Ari,
The answer to this question can be complicated. A key question is, what do you want to accomplish?
If the insured is the owner of the policy, when he/she dies, its value is included in the estate. If it’s desirable to have the value excluded from an estate (to avoid going over the estate tax limit), then having the beneficiary own the policy might be a good strategy. But in this case, it sounds like the beneficiary is your wife, who already gets an unlimited estate tax exclusion as your spouse. So whichever of you dies first can pass an unlimited amount w/o estate tax to the other.
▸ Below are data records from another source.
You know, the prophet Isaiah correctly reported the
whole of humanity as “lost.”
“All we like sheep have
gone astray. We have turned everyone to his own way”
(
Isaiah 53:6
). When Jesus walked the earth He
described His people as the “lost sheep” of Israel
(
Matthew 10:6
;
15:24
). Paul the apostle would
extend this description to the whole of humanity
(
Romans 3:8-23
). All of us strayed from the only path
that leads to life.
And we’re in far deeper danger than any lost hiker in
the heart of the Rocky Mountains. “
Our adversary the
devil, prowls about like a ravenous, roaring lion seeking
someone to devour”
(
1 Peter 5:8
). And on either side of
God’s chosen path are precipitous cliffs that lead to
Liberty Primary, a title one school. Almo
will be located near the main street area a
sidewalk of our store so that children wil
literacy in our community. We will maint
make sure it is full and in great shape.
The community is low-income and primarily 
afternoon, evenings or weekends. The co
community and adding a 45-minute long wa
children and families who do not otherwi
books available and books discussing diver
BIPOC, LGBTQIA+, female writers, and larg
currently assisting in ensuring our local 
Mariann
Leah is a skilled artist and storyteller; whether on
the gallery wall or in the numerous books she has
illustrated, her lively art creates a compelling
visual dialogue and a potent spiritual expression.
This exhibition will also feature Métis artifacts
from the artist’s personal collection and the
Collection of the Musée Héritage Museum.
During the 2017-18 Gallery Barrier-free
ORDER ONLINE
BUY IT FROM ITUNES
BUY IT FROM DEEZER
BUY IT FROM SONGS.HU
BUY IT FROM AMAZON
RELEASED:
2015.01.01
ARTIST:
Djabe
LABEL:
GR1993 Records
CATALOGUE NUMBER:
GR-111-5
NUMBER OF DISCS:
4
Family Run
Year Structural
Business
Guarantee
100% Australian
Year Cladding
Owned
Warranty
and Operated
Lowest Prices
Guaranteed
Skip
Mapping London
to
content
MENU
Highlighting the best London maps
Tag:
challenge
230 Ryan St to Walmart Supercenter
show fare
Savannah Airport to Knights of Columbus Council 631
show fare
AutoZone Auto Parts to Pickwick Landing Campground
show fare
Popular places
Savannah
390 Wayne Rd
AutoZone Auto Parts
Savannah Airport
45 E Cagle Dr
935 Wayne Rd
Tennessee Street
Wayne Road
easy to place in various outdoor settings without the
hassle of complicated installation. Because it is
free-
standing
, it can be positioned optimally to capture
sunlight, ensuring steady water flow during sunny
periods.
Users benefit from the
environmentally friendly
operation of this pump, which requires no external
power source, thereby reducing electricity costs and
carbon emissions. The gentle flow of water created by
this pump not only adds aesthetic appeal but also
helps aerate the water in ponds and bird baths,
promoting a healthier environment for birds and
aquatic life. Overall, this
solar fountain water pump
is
Let’s say that you own your policy and your wife, the primary beneficiary, dies before you. You get the benefits from her policy, assuming you’re her beneficiary. Then, before you have time to make any beneficiary changes, you die. Now the proceeds of your policy either go to a contingent beneficiary or your estate. In that event, all the proceeds are back in your estate. Making your wife the owner of your policy would not have prevented this outcome. In this scenario, you are your wife’s heir, so even if you’d swapped policy ownerships, you’d end up inheriting ownership of your policy anyway after she died.
Transferring ownership of the policy could make sense if there were a non-spouse involved, or there could be some other reason to have a spouse own the policy - but so far the information you’ve provided doesn’t make it sound like anything is gained by cross-ownership. Since these are term policies, there’s no cash value building up, so the only thing at stake is the death benefit.
Can you say a bit more about what you hope to do by shifting ownership of the policies? Are you each other's beneficiaries?